The word to look for is "children". Report every line of the entries below that has it.

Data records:
——

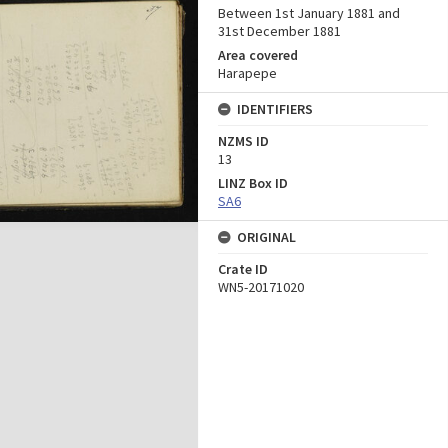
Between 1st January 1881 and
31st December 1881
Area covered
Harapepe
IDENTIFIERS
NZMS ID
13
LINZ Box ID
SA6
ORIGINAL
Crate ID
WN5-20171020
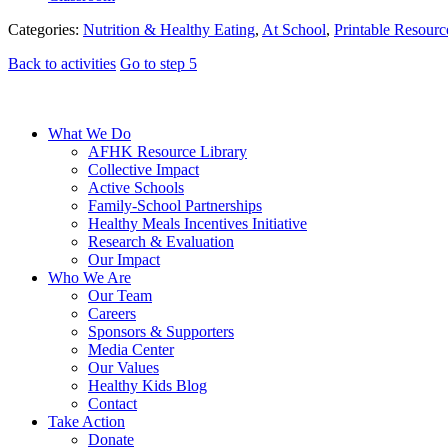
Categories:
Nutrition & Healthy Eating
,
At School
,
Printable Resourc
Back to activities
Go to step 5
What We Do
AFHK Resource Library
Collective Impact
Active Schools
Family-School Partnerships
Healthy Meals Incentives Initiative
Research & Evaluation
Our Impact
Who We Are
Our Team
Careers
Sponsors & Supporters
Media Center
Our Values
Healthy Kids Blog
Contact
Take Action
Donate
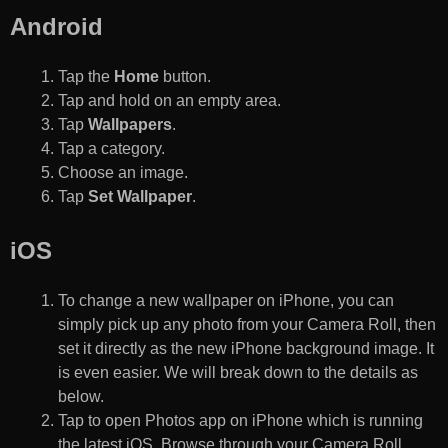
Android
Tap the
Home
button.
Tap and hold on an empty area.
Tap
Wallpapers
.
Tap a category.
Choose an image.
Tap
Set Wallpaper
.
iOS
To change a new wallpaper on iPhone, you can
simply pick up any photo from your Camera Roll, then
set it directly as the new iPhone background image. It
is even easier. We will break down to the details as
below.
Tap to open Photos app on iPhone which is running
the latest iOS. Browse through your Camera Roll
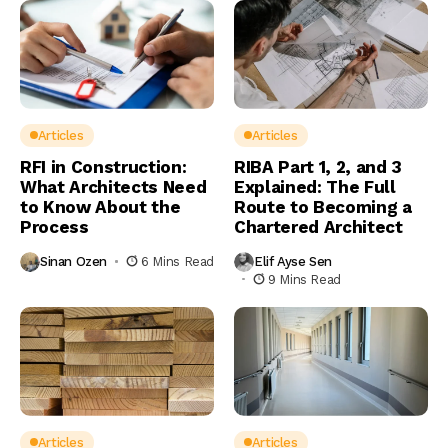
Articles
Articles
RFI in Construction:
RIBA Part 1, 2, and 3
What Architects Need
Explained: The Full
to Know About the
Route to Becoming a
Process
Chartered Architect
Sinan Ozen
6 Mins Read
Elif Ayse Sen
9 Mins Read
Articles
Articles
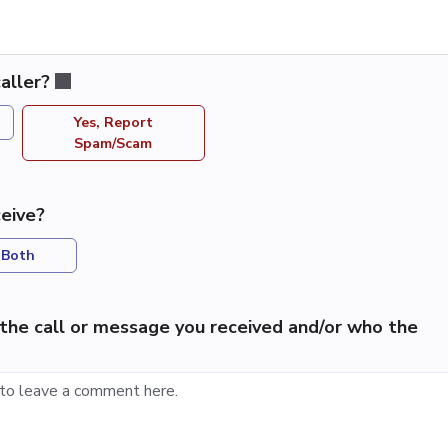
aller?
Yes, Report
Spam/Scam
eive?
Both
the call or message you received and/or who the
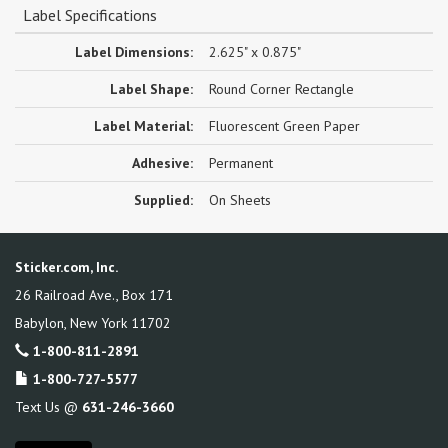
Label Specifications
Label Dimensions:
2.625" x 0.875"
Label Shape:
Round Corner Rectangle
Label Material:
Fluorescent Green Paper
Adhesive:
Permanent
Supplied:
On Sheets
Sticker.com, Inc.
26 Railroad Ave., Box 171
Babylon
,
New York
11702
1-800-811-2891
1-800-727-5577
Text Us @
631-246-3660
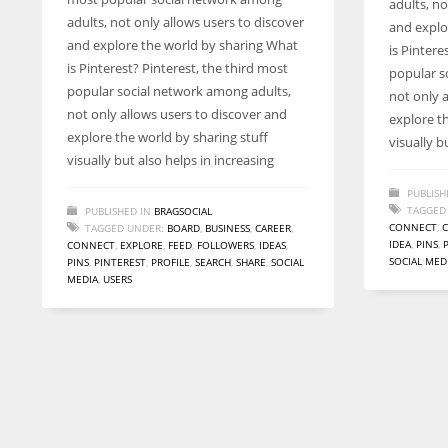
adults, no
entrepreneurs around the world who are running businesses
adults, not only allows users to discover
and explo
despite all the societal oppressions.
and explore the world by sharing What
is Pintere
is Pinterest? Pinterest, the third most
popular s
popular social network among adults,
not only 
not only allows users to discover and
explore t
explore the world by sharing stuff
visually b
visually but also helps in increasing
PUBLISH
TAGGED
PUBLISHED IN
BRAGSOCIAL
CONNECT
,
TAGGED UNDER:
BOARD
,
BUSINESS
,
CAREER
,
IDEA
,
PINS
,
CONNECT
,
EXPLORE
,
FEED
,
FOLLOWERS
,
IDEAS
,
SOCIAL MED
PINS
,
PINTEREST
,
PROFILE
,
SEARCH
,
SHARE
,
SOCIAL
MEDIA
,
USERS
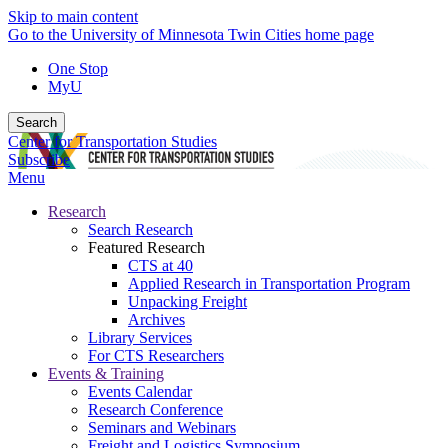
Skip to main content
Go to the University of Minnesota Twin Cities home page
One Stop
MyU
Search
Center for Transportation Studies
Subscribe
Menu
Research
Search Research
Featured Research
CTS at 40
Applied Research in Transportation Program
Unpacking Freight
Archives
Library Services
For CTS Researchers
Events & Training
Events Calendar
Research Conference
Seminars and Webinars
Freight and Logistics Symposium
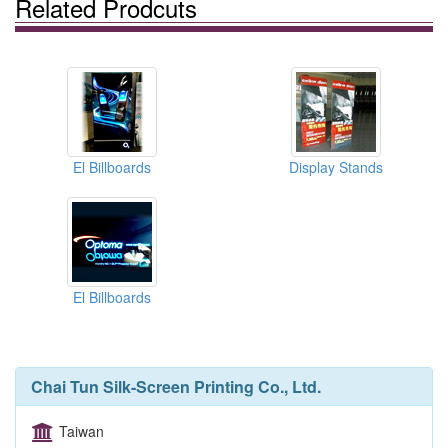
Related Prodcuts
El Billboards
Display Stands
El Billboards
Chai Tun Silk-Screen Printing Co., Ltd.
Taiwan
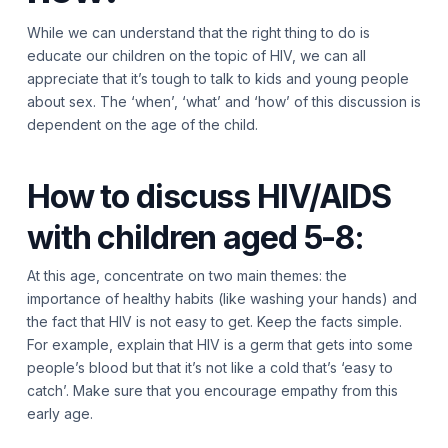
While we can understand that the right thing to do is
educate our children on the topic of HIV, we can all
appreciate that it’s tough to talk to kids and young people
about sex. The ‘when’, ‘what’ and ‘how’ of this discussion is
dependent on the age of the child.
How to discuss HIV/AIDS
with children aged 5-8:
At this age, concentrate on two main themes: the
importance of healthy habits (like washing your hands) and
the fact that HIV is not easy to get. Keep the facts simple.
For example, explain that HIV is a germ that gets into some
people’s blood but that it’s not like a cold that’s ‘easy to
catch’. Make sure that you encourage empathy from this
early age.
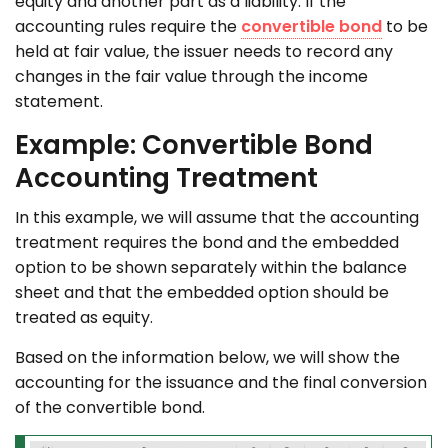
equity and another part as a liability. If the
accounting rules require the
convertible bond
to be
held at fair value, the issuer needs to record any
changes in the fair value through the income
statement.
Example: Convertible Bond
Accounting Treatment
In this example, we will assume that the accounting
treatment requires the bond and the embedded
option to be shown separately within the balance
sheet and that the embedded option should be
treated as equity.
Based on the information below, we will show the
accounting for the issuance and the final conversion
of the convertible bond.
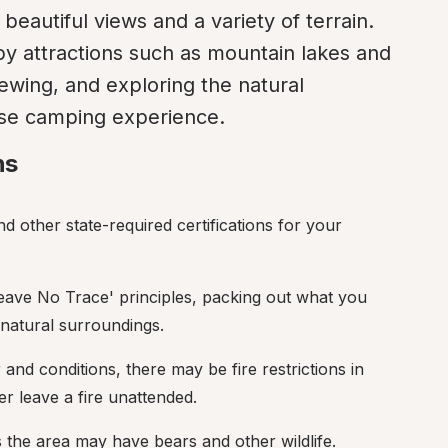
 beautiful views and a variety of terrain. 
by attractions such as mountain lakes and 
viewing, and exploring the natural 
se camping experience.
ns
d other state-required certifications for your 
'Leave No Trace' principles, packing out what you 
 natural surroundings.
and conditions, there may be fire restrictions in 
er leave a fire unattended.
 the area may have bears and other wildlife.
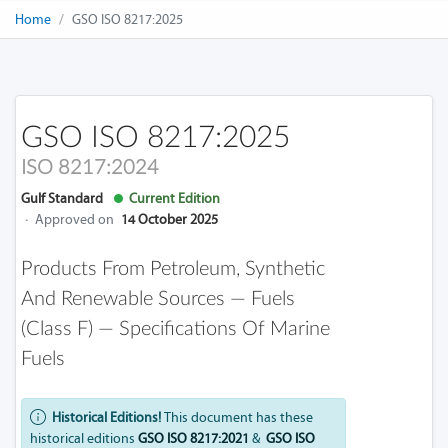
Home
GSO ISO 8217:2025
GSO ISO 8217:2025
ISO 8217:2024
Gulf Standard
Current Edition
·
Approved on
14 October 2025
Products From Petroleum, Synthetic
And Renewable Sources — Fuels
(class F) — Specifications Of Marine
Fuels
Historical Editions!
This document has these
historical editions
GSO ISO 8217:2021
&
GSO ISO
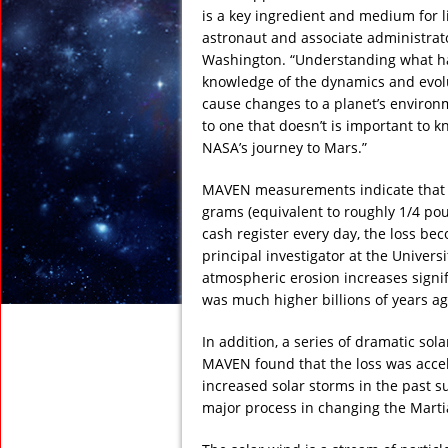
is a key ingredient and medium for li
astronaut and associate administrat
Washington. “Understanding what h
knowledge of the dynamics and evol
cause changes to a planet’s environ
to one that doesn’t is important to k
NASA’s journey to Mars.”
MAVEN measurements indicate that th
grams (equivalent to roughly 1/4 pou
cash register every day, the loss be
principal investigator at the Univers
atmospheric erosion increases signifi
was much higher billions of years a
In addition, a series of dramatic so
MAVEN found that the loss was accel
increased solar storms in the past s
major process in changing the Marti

——

→ TASK RESULT
educate our children on the topic of HIV, we can all
with children aged 5-8:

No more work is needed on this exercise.